* INSTRUCTIONS FOR THE TASK: Look through the lines below; wherever the word "Rule" appears, copy that line.

━━ RECORDED DATA

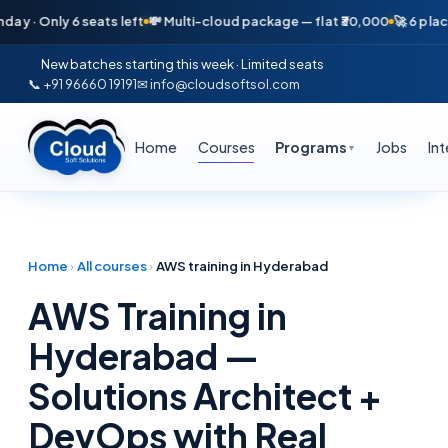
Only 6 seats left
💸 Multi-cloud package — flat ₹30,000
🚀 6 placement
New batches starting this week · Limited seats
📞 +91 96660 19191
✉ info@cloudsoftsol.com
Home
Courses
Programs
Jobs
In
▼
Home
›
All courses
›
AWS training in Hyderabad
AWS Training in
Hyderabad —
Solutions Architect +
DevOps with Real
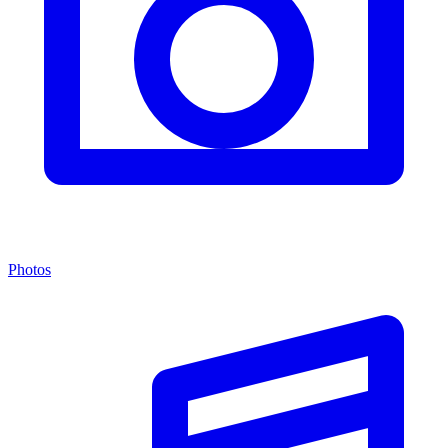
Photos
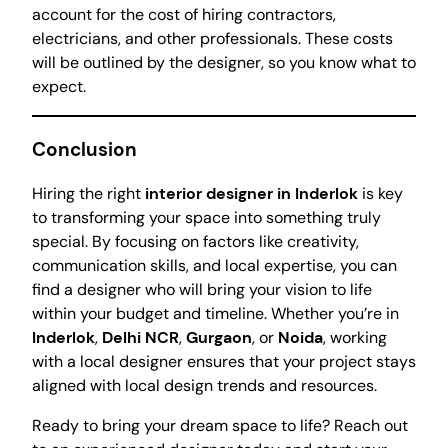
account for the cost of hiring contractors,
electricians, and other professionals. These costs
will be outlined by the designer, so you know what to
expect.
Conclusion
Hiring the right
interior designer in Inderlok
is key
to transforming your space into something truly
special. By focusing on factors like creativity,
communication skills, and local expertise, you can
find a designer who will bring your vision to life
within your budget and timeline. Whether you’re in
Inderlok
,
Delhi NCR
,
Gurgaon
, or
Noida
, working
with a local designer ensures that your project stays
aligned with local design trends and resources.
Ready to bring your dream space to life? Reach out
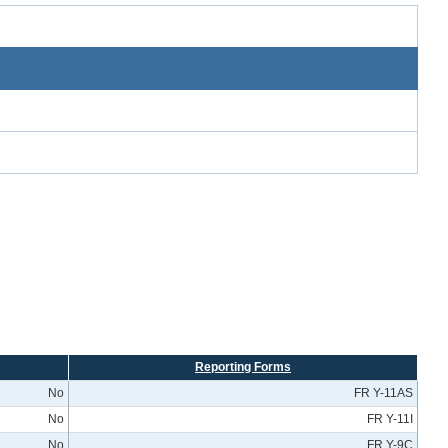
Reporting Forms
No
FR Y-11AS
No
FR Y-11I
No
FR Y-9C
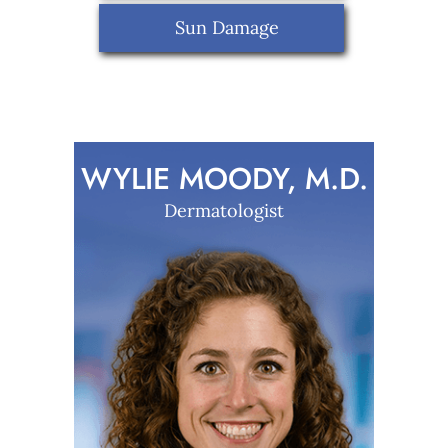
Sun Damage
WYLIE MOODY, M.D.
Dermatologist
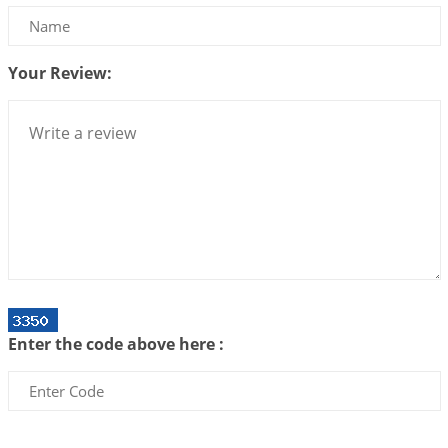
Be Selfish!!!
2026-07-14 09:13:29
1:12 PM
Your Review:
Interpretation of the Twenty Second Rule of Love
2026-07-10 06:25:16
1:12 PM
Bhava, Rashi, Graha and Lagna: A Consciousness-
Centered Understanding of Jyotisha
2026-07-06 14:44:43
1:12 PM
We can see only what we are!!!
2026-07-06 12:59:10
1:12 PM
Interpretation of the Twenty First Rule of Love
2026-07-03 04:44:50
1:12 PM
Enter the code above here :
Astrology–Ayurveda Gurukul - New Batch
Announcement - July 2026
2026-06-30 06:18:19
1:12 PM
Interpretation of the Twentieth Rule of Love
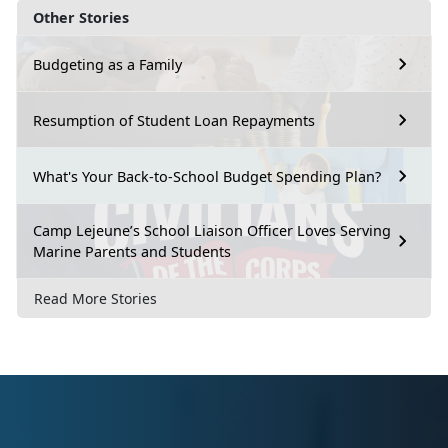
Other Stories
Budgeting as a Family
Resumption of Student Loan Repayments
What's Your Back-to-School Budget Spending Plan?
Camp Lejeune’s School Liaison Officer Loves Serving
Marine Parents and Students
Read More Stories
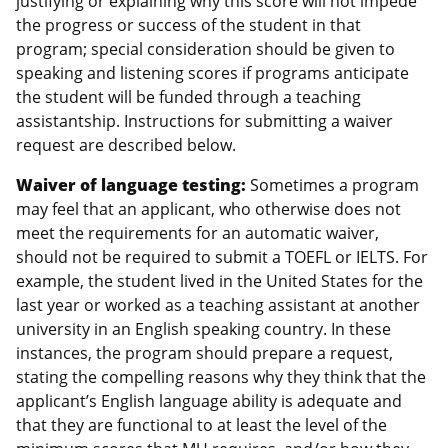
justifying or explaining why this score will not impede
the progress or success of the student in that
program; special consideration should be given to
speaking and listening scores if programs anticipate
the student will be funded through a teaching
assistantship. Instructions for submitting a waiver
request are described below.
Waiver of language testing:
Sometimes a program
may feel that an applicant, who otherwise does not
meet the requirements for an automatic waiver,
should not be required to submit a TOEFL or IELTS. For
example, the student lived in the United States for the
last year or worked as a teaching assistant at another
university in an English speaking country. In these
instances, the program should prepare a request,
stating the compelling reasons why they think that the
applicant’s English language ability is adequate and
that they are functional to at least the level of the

━━━━
━━ RECORDED DATA

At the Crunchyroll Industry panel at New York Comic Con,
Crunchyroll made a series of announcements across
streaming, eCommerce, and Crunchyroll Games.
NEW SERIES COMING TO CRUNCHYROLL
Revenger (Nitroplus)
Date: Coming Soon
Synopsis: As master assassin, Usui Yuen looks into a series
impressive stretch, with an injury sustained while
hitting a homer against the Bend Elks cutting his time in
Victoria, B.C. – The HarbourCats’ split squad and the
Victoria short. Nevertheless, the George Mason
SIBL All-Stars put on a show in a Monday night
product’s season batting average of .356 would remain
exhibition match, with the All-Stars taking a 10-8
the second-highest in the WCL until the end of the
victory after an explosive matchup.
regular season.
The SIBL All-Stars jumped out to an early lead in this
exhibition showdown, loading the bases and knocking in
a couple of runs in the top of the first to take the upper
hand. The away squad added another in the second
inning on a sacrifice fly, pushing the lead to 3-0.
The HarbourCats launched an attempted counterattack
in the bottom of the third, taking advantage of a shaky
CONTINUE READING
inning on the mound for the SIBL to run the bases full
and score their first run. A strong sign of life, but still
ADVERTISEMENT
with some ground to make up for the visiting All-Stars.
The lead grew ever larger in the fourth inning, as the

━━━━

* YOUR SOLUTION:
Interpretation of the Twenty Second Rule of Love
Interpretation of the Twenty First Rule of Love
Interpretation of the Twentieth Rule of Love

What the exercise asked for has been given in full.